EXERCISE PROMPT: An exact copy of all the records is the expected answer.

RECORDS SHOWN:

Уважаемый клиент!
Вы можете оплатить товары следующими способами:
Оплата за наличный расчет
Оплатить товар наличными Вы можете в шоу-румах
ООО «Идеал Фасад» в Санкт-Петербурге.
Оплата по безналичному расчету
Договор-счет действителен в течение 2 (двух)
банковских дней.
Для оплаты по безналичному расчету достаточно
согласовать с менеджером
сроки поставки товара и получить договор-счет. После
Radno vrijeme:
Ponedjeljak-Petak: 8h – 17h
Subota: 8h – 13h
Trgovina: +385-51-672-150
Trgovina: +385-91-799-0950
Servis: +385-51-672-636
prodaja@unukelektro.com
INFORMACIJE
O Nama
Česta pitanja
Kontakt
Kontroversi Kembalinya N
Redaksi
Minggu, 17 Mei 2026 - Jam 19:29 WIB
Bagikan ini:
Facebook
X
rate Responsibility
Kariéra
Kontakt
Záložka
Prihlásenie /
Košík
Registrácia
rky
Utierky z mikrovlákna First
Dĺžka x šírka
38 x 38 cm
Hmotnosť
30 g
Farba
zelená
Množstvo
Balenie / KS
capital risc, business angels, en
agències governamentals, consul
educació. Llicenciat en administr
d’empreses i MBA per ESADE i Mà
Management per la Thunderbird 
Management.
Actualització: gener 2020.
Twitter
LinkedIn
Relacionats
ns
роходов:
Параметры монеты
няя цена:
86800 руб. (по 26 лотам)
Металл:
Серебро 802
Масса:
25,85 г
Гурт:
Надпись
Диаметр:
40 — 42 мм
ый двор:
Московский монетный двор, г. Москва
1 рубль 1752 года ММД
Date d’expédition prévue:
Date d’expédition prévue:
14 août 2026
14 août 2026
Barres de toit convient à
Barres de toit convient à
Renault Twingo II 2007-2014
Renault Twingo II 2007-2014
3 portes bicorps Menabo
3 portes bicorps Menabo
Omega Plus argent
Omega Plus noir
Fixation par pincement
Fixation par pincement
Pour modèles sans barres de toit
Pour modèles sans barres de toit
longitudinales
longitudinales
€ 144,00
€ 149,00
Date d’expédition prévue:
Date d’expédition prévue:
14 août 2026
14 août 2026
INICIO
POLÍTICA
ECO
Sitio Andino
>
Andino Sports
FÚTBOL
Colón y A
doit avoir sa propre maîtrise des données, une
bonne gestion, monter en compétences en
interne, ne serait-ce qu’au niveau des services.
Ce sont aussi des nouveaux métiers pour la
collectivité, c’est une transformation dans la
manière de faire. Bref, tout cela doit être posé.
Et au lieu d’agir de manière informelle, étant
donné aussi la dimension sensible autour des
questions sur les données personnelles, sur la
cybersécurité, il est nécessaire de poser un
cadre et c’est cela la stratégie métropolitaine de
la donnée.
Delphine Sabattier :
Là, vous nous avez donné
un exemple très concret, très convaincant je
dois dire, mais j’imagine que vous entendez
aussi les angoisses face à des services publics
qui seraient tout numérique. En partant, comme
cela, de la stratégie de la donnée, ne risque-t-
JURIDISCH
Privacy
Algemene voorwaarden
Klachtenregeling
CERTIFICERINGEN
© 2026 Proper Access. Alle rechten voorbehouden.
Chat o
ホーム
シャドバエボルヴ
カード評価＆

RESULT OF THIS EXERCISE:
Уважаемый клиент!
Вы можете оплатить товары следующими способами:
Оплата за наличный расчет
Оплатить товар наличными Вы можете в шоу-румах
ООО «Идеал Фасад» в Санкт-Петербурге.
Оплата по безналичному расчету
Договор-счет действителен в течение 2 (двух)
банковских дней.
Для оплаты по безналичному расчету достаточно
согласовать с менеджером
сроки поставки товара и получить договор-счет. После
Radno vrijeme:
Ponedjeljak-Petak: 8h – 17h
Subota: 8h – 13h
Trgovina: +385-51-672-150
Trgovina: +385-91-799-0950
Servis: +385-51-672-636
prodaja@unukelektro.com
INFORMACIJE
O Nama
Česta pitanja
Kontakt
Kontroversi Kembalinya N
Redaksi
Minggu, 17 Mei 2026 - Jam 19:29 WIB
Bagikan ini:
Facebook
X
rate Responsibility
Kariéra
Kontakt
Záložka
Prihlásenie /
Košík
Registrácia
rky
Utierky z mikrovlákna First
Dĺžka x šírka
38 x 38 cm
Hmotnosť
30 g
Farba
zelená
Množstvo
Balenie / KS
capital risc, business angels, en
agències governamentals, consul
educació. Llicenciat en administr
d’empreses i MBA per ESADE i Mà
Management per la Thunderbird 
Management.
Actualització: gener 2020.
Twitter
LinkedIn
Relacionats
ns
роходов:
Параметры монеты
няя цена:
86800 руб. (по 26 лотам)
Металл:
Серебро 802
Масса:
25,85 г
Гурт:
Надпись
Диаметр:
40 — 42 мм
ый двор:
Московский монетный двор, г. Москва
1 рубль 1752 года ММД
Date d’expédition prévue:
Date d’expédition prévue:
14 août 2026
14 août 2026
Barres de toit convient à
Barres de toit convient à
Renault Twingo II 2007-2014
Renault Twingo II 2007-2014
3 portes bicorps Menabo
3 portes bicorps Menabo
Omega Plus argent
Omega Plus noir
Fixation par pincement
Fixation par pincement
Pour modèles sans barres de toit
Pour modèles sans barres de toit
longitudinales
longitudinales
€ 144,00
€ 149,00
Date d’expédition prévue:
Date d’expédition prévue:
14 août 2026
14 août 2026
INICIO
POLÍTICA
ECO
Sitio Andino
>
Andino Sports
FÚTBOL
Colón y A
doit avoir sa propre maîtrise des données, une
bonne gestion, monter en compétences en
interne, ne serait-ce qu’au niveau des services.
Ce sont aussi des nouveaux métiers pour la
collectivité, c’est une transformation dans la
manière de faire. Bref, tout cela doit être posé.
Et au lieu d’agir de manière informelle, étant
donné aussi la dimension sensible autour des
questions sur les données personnelles, sur la
cybersécurité, il est nécessaire de poser un
cadre et c’est cela la stratégie métropolitaine de
la donnée.
Delphine Sabattier :
Là, vous nous avez donné
un exemple très concret, très convaincant je
dois dire, mais j’imagine que vous entendez
aussi les angoisses face à des services publics
qui seraient tout numérique. En partant, comme
cela, de la stratégie de la donnée, ne risque-t-
JURIDISCH
Privacy
Algemene voorwaarden
Klachtenregeling
CERTIFICERINGEN
© 2026 Proper Access. Alle rechten voorbehouden.
Chat o
ホーム
シャドバエボルヴ
カード評価＆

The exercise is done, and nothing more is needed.